LC_ALL=C ; LANG=C ; export LC_ALL LANG
pe() { for _i;do printf "%s" "$_i";done; printf "\n"; }
pl() { pe;pe "-----" ;pe "$*"; }
em() { pe "$*" >&2 ; }
db() { ( printf " db, ";for _i;do printf "%s" "$_i";done;printf "\n" ) >&2 ; }
db() { : ; }
C=$HOME/bin/context && [ -f $C ] && $C rename pass-fail dixf
dixf mv rename pass-fail dixf
FILE=${1-data1}
rm Ion*
E=expected-output.txt
pl " Input data file $FILE, creating files:"
touch $( cat $FILE )
ls Ion*
pl " Expected output:"
cat $E
pl " Results:"
# Pattern and sample match; ".*?" is a non-greedy match.
#
# IonXpress_007
# ^(.*?_.*?)
# _MEVxy_R_2016_11_18_10_45_10_user_S5-00580-14-Medexome
# _.*
# .bam
# [.]
rename 's/^(.*?_.*?)_.*[.]/$1./' *bam *vcf
( ls -1 Ion*bam
ls -1 Ion*vcf
ls -1 Ion*txt ) |
tee f1
pl " Verify results if possible:"
C=$HOME/bin/pass-fail
[ -f $C ] && $C || ( pe; pe " Results cannot be verified." ) >&2
exit 0
producing:
$ ./s2
Environment: LC_ALL = C, LANG = C
(Versions displayed with local utility "version")
OS, ker|rel, machine: Linux, 3.16.0-4-amd64, x86_64
Distribution : Debian 8.6 (jessie)
bash GNU bash 4.3.30
rename /usr/bin/rename using File::Rename version 0.20
pass-fail (local) 1.9
dixf (local) 1.19
mv move (rename) files (man)
Path : /bin/mv
Type : ELF 64-bit LSB executable, x86-64, version 1 (SYSV ...)

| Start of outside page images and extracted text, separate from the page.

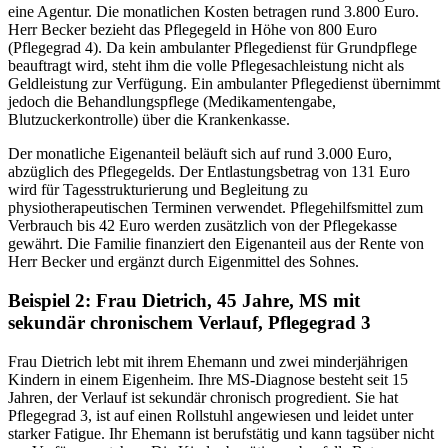
eine Agentur. Die monatlichen Kosten betragen rund 3.800 Euro.
Herr Becker bezieht das Pflegegeld in Höhe von 800 Euro
(Pflegegrad 4). Da kein ambulanter Pflegedienst für Grundpflege
beauftragt wird, steht ihm die volle Pflegesachleistung nicht als
Geldleistung zur Verfügung. Ein ambulanter Pflegedienst übernimmt
jedoch die Behandlungspflege (Medikamentengabe,
Blutzuckerkontrolle) über die Krankenkasse.
Der monatliche Eigenanteil beläuft sich auf rund 3.000 Euro,
abzüglich des Pflegegelds. Der Entlastungsbetrag von 131 Euro
wird für Tagesstrukturierung und Begleitung zu
physiotherapeutischen Terminen verwendet. Pflegehilfsmittel zum
Verbrauch bis 42 Euro werden zusätzlich von der Pflegekasse
gewährt. Die Familie finanziert den Eigenanteil aus der Rente von
Herr Becker und ergänzt durch Eigenmittel des Sohnes.
Beispiel 2: Frau Dietrich, 45 Jahre, MS mit
sekundär chronischem Verlauf, Pflegegrad 3
Frau Dietrich lebt mit ihrem Ehemann und zwei minderjährigen
Kindern in einem Eigenheim. Ihre MS-Diagnose besteht seit 15
Jahren, der Verlauf ist sekundär chronisch progredient. Sie hat
Pflegegrad 3, ist auf einen Rollstuhl angewiesen und leidet unter
starker Fatigue. Ihr Ehemann ist berufstätig und kann tagsüber nicht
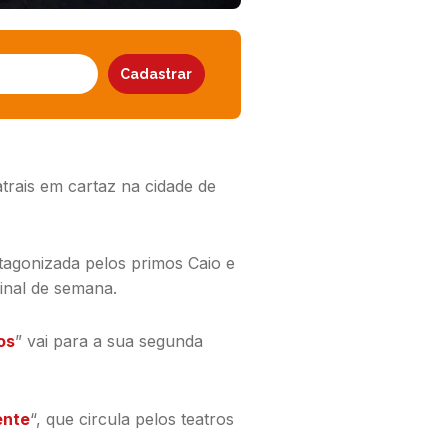
trais em cartaz na cidade de
tagonizada pelos primos Caio e
final de semana.
os
” vai para a sua segunda
ente
“, que circula pelos teatros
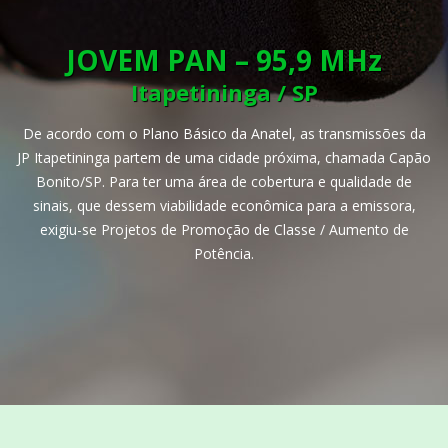
JOVEM PAN – 95,9 MHz
Itapetininga / SP
De acordo com o Plano Básico da Anatel, as transmissões da
JP Itapetininga partem de uma cidade próxima, chamada Capão
Bonito/SP. Para ter uma área de cobertura e qualidade de
sinais, que dessem viabilidade econômica para a emissora,
exigiu-se Projetos de Promoção de Classe / Aumento de
Potência.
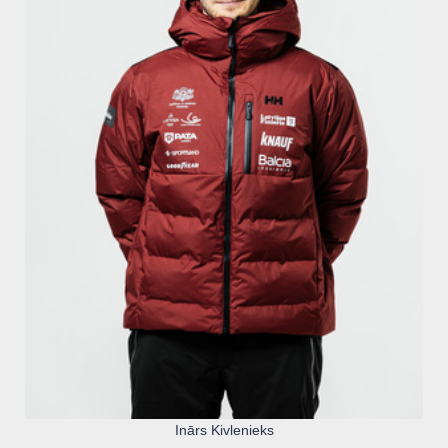
Inārs Kivlenieks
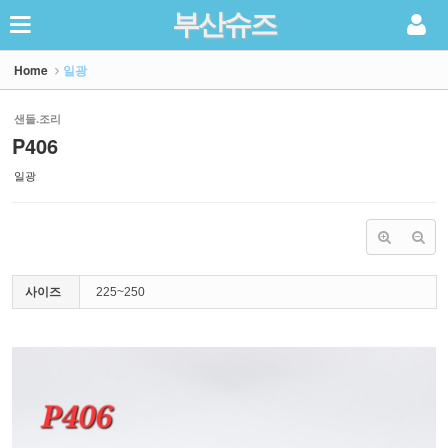
부산슈즈
Sketchbook5, 스케치북5
Home
일광
샌들.조리
P406
일광
Sketchbook5, 스케치북5
사이즈
225~250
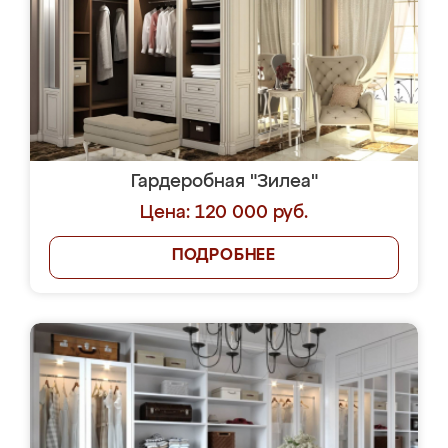
Гардеробная "Зилеа"
Цена: 120 000 руб.
ПОДРОБНЕЕ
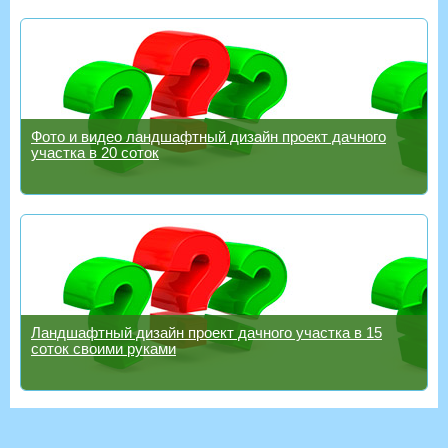
Фото и видео ландшафтный дизайн проект дачного
участка в 20 соток
Ландшафтный дизайн проект дачного участка в 15
соток своими руками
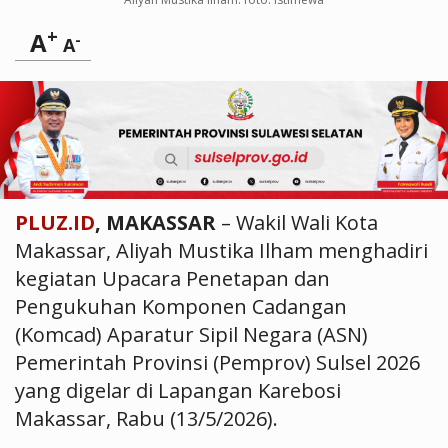
+
A
-
A
PLUZ.ID
, MAKASSAR
– Wakil Wali Kota
Makassar, Aliyah Mustika Ilham menghadiri
kegiatan Upacara Penetapan dan
Pengukuhan Komponen Cadangan
(Komcad) Aparatur Sipil Negara (ASN)
Pemerintah Provinsi (Pemprov) Sulsel 2026
yang digelar di Lapangan Karebosi
Makassar, Rabu (13/5/2026).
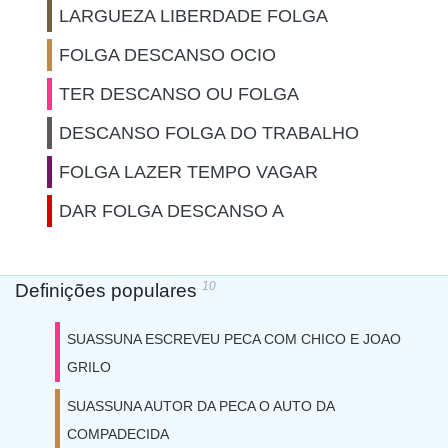
LARGUEZA LIBERDADE FOLGA
FOLGA DESCANSO OCIO
TER DESCANSO OU FOLGA
DESCANSO FOLGA DO TRABALHO
FOLGA LAZER TEMPO VAGAR
DAR FOLGA DESCANSO A
10
Definições populares
SUASSUNA ESCREVEU PECA COM CHICO E JOAO
GRILO
SUASSUNA AUTOR DA PECA O AUTO DA
COMPADECIDA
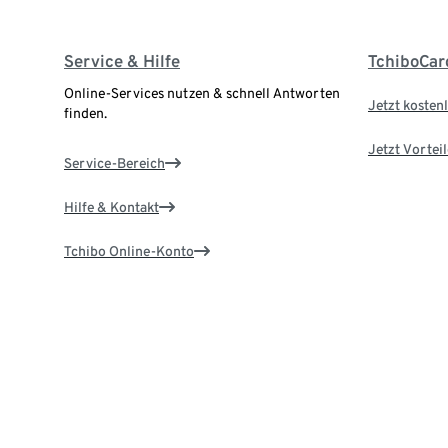
Service & Hilfe
TchiboCar
Online-Services nutzen & schnell Antworten
Jetzt kostenl
finden.
Jetzt Vortei
Service-Bereich
Hilfe & Kontakt
Tchibo Online-Konto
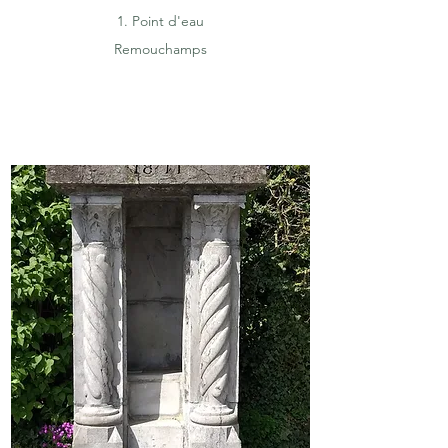
1. Point d'eau
Remouchamps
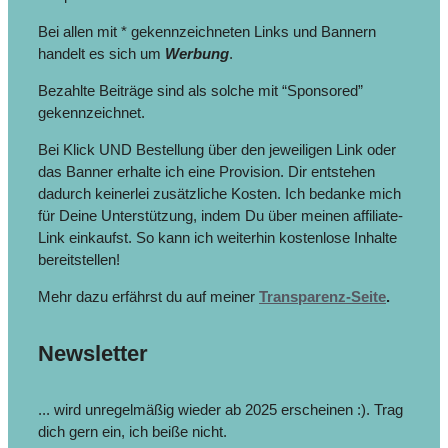
Bei allen mit * gekennzeichneten Links und Bannern
handelt es sich um
Werbung
.
Bezahlte Beiträge sind als solche mit “Sponsored”
gekennzeichnet.
Bei Klick UND Bestellung über den jeweiligen Link oder
das Banner erhalte ich eine Provision. Dir entstehen
dadurch keinerlei zusätzliche Kosten. Ich bedanke mich
für Deine Unterstützung, indem Du über meinen affiliate-
Link einkaufst. So kann ich weiterhin kostenlose Inhalte
bereitstellen!
Mehr dazu erfährst du auf meiner
Transparenz-Seite
.
Newsletter
... wird unregelmäßig wieder ab 2025 erscheinen :). Trag
dich gern ein, ich beiße nicht.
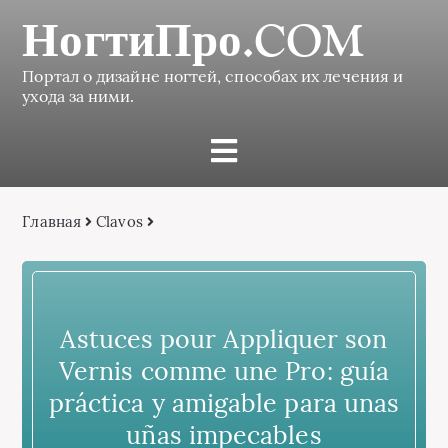
НогтиПро.COM
Портал о дизайне ногтей, способах их лечения и
ухода за ними.
Главная
Сlavos
Astuces pour Appliquer son
Vernis comme une Pro: guía
práctica y amigable para unas
uñas impecables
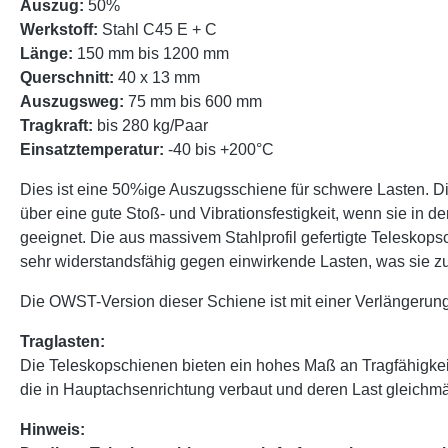
Auszug:
50%
Werkstoff:
Stahl C45 E + C
Länge:
150 mm bis 1200 mm
Querschnitt:
40 x 13 mm
Auszugsweg:
75 mm bis 600 mm
Tragkraft:
bis 280 kg/Paar
Einsatztemperatur:
-40 bis +200°C
Dies ist eine 50%ige Auszugsschiene für schwere Lasten. D
über eine gute Stoß- und Vibrationsfestigkeit, wenn sie in 
geeignet. Die aus massivem Stahlprofil gefertigte Teleskops
sehr widerstandsfähig gegen einwirkende Lasten, was sie 
Die OWST-Version dieser Schiene ist mit einer Verlängerung
Traglasten:
Die Teleskopschienen bieten ein hohes Maß an Tragfähigke
die in Hauptachsenrichtung verbaut und deren Last gleichmäßi
Hinweis:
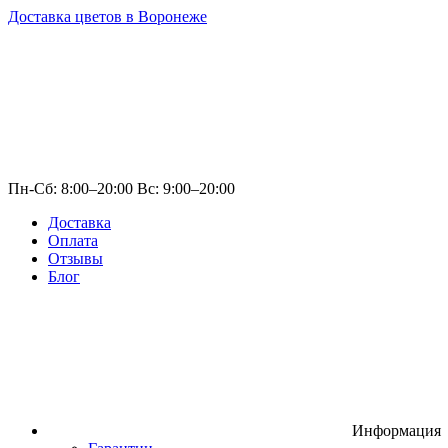
Доставка цветов в Воронеже
Пн-Сб: 8:00–20:00 Вс: 9:00–20:00
Доставка
Оплата
Отзывы
Блог
Информация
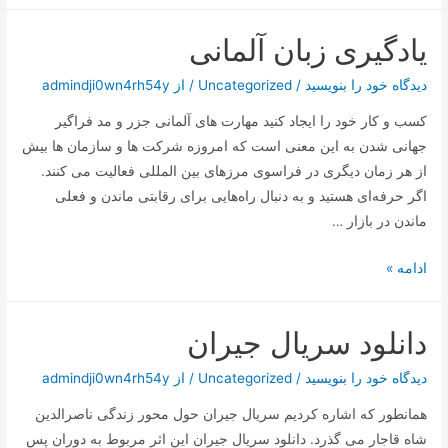
اونس
یادگیری زبان آلمانی
طلا
دیدگاه‌ خود را بنویسید
/
Uncategorized
/ از
admindji0wn4rh54y
کسب و کار خود را ایجاد کنید مهارت های آلمانی جزر و مد فراگیر
جهانی شدن به این معنی است که امروزه شرکت ها و سازمان ها بیش
از هر زمان دیگری در فراسوی مرزهای بین المللی فعالیت می کنند.
اگر حرفه‌ای هستید و به دنبال راه‌هایی برای رقابتی ماندن و فعلی
ماندن در بازار …
یادگیری
ادامه »
زبان
آلمانی
دانلود سریال جیران
دیدگاه‌ خود را بنویسید
/
Uncategorized
/ از
admindji0wn4rh54y
همانطور که اشاره کردیم سریال جیران حول محور زندگی ناصرالدین
شاه قاجار می گذرد. دانلود سریال جیران این اثر مربوط به دوران پس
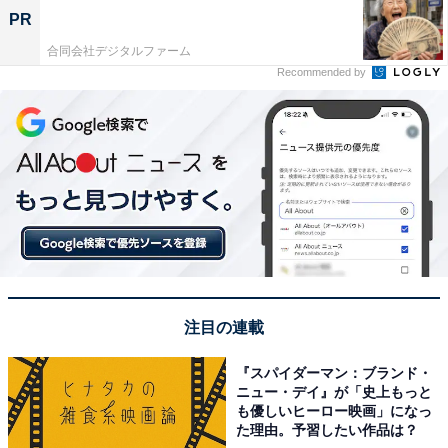
PR
合同会社デジタルファーム
Recommended by
注目の連載
『スパイダーマン：ブランド・
ニュー・デイ』が「史上もっと
も優しいヒーロー映画」になっ
た理由。予習したい作品は？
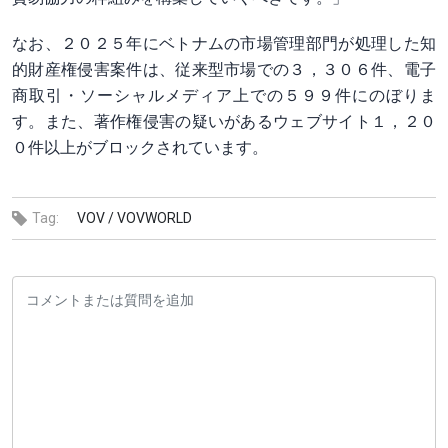
なお、２０２５年にベトナムの市場管理部門が処理した知
的財産権侵害案件は、従来型市場での３，３０６件、電子
商取引・ソーシャルメディア上での５９９件にのぼりま
す。また、著作権侵害の疑いがあるウェブサイト１，２０
０件以上がブロックされています。
Tag:
VOV /
VOVWORLD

Help : probably available with --help
rename renames multiple files (man)
Path : /usr/bin/rename
Type : symbolic link to /etc/alternatives/rename ...)
Modules : (for perl codes)
strict 1.08
File::Rename 0.20
Pod::Usage 1.63
pass-fail Compare files, issue pass or fail verdict, <f1>, <expected-output.txt>. (what)
Path : ~/bin/pass-fail
Length : 90 lines
Type : a /usr/bin/env bash script, ASCII text executable
Shebang : #!/usr/bin/env bash
dixf Display information about executable file, script or binary. (what)
Path : ~/bin/dixf
Length : 153 lines
Type : a /usr/bin/env bash script, ASCII text executable
Shebang : #!/usr/bin/env bash
Help : probably available with --help,--man,--usage
-----
Input data file data1, creating files:
IonXpress_007_MEVxx_R_2016_11_18_10_45_10_user_S5-00580-14-Medexome.bam
IonXpress_007_MEVxx_R_2016_11_18_10_45_10_user_S5-00580-14-Medexome.txt
IonXpress_007_MEVxx_R_2016_11_18_10_45_10_user_S5-00580-14-Medexome.vcf
IonXpress_008_MEVxy_R_2016_11_18_10_45_10_user_S5-00580-14-Medexome.bam
IonXpress_008_MEVxy_R_2016_11_18_10_45_10_user_S5-00580-14-Medexome.txt
IonXpress_008_MEVxy_R_2016_11_18_10_45_10_user_S5-00580-14-Medexome.vcf
IonXpress_009_MEVxz_R_2016_11_18_10_45_10_user_S5-00580-14-Medexome.bam
IonXpress_009_MEVxz_R_2016_11_18_10_45_10_user_S5-00580-14-Medexome.txt
IonXpress_009_MEVxz_R_2016_11_18_10_45_10_user_S5-00580-14-Medexome.vcf
-----
Expected output:
IonXpress_007.bam
IonXpress_008.bam
IonXpress_009.bam
IonXpress_007.vcf
IonXpress_008.vcf
IonXpress_009.vcf
IonXpress_007_MEVxx_R_2016_11_18_10_45_10_user_S5-00580-14-Medexome.txt
IonXpress_008_MEVxy_R_2016_11_18_10_45_10_user_S5-00580-14-Medexome.txt
IonXpress_009_MEVxz_R_2016_11_18_10_45_10_user_S5-00580-14-Medexome.txt
-----
Results:
IonXpress_007.bam
IonXpress_008.bam
IonXpress_009.bam
IonXpress_007.vcf
IonXpress_008.vcf
IonXpress_009.vcf
IonXpress_007_MEVxx_R_2016_11_18_10_45_10_user_S5-00580-14-Medexome.txt
IonXpress_008_MEVxy_R_2016_11_18_10_45_10_user_S5-00580-14-Medexome.txt
IonXpress_009_MEVxz_R_2016_11_18_10_45_10_user_S5-00580-14-Medexome.txt
-----
Verify results if possible:
-----
Comparison of 9 created lines with 9 lines of desired results:
Succeeded -- files (computed) f1 and (standard) expected-output.txt have same content.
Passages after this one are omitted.